Je me suis garée devant le bungalow isolé, l'ancienne maison de Ryder, et les souvenirs m'ont submergée. Je n'étais pas revenue ici depuis des années, depuis que j'avais rencontré Greg. Venir ici me donnait l'impression de le trahir. Malheureusement, sa loyauté ne valait pas la mienne.
Le jardin autrefois impeccable était désormais envahi par la végétation, et la peinture s'écaillait sur le petit portail en fer. La maison semblait toujours intacte.
« Qui vit ici, maman ? », a demandé Jax.
« C'est là que ton papa vivait avant de disparaître », ai-je expliqué.
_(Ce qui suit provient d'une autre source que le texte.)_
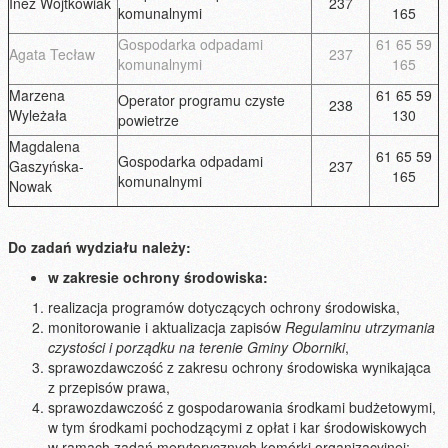
Inez Wojtkowiak
237
komunalnymi
165
Gospodarka odpadami
61 65 59
Agata Tecław
237
komunalnymi
165
Marzena
61 65 59
Operator programu czyste
238
Wyleżała
130
powietrze
Magdalena
61 65 59
Gospodarka odpadami
Gaszyńska-
237
165
komunalnymi
Nowak
Do zadań wydziału należy:
w zakresie ochrony środowiska:
realizacja programów dotyczących ochrony środowiska,
monitorowanie i aktualizacja zapisów
Regulaminu
utrzymania
czystości i porządku na terenie Gminy Oborniki
,
sprawozdawczość z zakresu ochrony środowiska wynikająca
z przepisów prawa,
sprawozdawczość z gospodarowania środkami budżetowymi,
w tym środkami pochodzącymi z opłat i kar środowiskowych
w ramach zadań merytorycznych komórki organizacyjnej;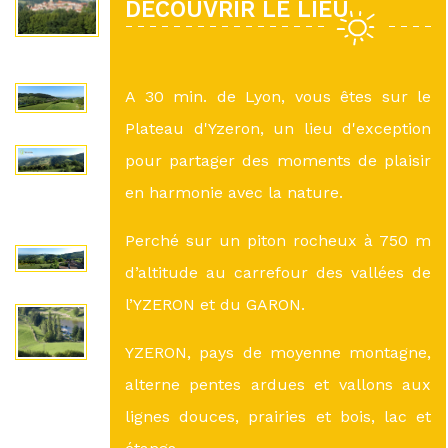
DÉCOUVRIR LE LIEU
A 30 min. de Lyon, vous êtes sur le
Plateau d'Yzeron, un lieu d'exception
pour partager des moments de plaisir
en harmonie avec la nature.
Perché sur un piton rocheux à 750 m
d’altitude au carrefour des vallées de
l’YZERON et du GARON.
YZERON, pays de moyenne montagne,
alterne pentes ardues et vallons aux
lignes douces, prairies et bois, lac et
Même s'il était trop jeune pour tout comprendre, je n'ai jamais menti à Jaxon. Je ne voulais pas qu'il pense un jour que son père ne l'avait pas voulu.
« Tu crois qu'il est encore caché là-dedans ? On pourrait essayer de le chercher. Peut-être qu'il est sous le lit. Moi, je vais sous le lit quand j'ai peur », a dit Jax, et j'ai souri à sa naïveté.
« Non, mon grand, il n'est pas là », ai-je soupiré en détachant ma ceinture.
« Je peux venir ? », a demandé Jaxon alors que je sortais de la voiture.
« Bien sûr », ai-je dit en ouvrant sa portière et en l'aidant à sortir, puis j'ai saisi la rose noire posée sur le siège passager.
Le portail en fer a grincé quand j'ai lutté pour l'ouvrir avec ses gonds rouillés. Un autre signe que personne n'était venu ici depuis longtemps. Je pensais que la maison aurait été mise en vente. Cela ne faisait qu'ajouter au mystère qu'elle restait inhabitée.
Main dans la main avec Jax, je suis allée jusqu'à la porte d'entrée. Des papillons ont virevolté dans mon ventre, comme la première fois que j'avais emprunté cette allée pour notre premier rendez-vous.
Les parents de Ryder étaient absents, et il m'avait invitée à regarder un film. Je me souvenais clairement du souffle coupé que j'avais eu lorsque je l'avais vu ouvrir la porte, ses yeux bleu perçant me capturant aussitôt.
Au début, nous étions assis à chaque bout du canapé, partageant un sachet de popcorn, puis nos mains s'étaient rapprochées petit à petit, jusqu'à ce que nos auriculaires se frôlent. Ce léger contact avait fait bondir mon cœur, et j'avais su à cet instant que Ryder serait quelqu'un de spécial pour moi.
Personne ne m'avait jamais fait ressentir ce que Ryder pouvait provoquer. Chaque contact était un baume apaisant. Ses baisers électrisaient mon âme, et ses étreintes étaient un bouclier infranchissable. Je me sentais tellement en sécurité dans ses bras.
Jaxon a retiré sa main de la mienne, me tirant du souvenir qui tournait en boucle dans mon esprit. Il a gravi la marche du perron et a posé la paume à plat sur la porte, fermant les yeux.
« Il n'est pas là », a-t-il soufflé avant de revenir prendre ma main.
Je me suis penchée et j'ai posé la rose sur le pas de la porte.
« Que signifie la noire ? », a demandé Jax.
« Elle représente la puissance, la force et l'espoir. Elle peut aussi signifier la compassion ou la fin d'une relation », ai-je expliqué, heureuse de pouvoir lui transmettre un peu des croyances de son père.
J'ai lancé un dernier regard à la maison, puis je me suis retournée pour partir. Je tournais la page de cette partie de ma vie. Il était temps d'arrêter de vivre dans le passé et de laisser les fantômes derrière moi. Désormais, nous pouvions vivre pour l'avenir. J'espérais seulement qu'il serait plus doux que le passé.
Alors que nous franchissions les limites de la ville, j'ai jeté un regard dans le rétroviseur. Nous avions été heureux ici, un temps, mais désormais, la trahison et la tristesse entachaient cet endroit. Il était temps de créer de nouveaux souvenirs, ailleurs.